Work order - Repeat the records below verbatim.
** Available data follows **
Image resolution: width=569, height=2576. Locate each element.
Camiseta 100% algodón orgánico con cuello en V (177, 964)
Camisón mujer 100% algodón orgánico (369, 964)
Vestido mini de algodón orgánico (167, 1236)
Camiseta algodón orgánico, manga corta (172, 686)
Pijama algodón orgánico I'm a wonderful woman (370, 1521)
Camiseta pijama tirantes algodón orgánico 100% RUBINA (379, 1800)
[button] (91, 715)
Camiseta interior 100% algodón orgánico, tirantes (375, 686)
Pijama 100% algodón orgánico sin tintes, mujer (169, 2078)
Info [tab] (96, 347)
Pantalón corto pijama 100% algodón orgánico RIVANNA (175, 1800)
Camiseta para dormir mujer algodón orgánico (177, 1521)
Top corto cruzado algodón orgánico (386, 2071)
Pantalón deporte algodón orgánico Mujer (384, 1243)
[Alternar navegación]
** End of Available data **
Problem solution -
Image resolution: width=569, height=2576. Locate each element.
Camiseta 100% algodón orgánico con cuello en V (177, 964)
Camisón mujer 100% algodón orgánico (369, 964)
Vestido mini de algodón orgánico (167, 1236)
Camiseta algodón orgánico, manga corta (172, 686)
Pijama algodón orgánico I'm a wonderful woman (370, 1521)
Camiseta pijama tirantes algodón orgánico 100% RUBINA (379, 1800)
[button] (91, 715)
Camiseta interior 100% algodón orgánico, tirantes (375, 686)
Pijama 100% algodón orgánico sin tintes, mujer (169, 2078)
Info [tab] (96, 347)
Pantalón corto pijama 100% algodón orgánico RIVANNA (175, 1800)
Camiseta para dormir mujer algodón orgánico (177, 1521)
Top corto cruzado algodón orgánico (386, 2071)
Pantalón deporte algodón orgánico Mujer (384, 1243)
[Alternar navegación]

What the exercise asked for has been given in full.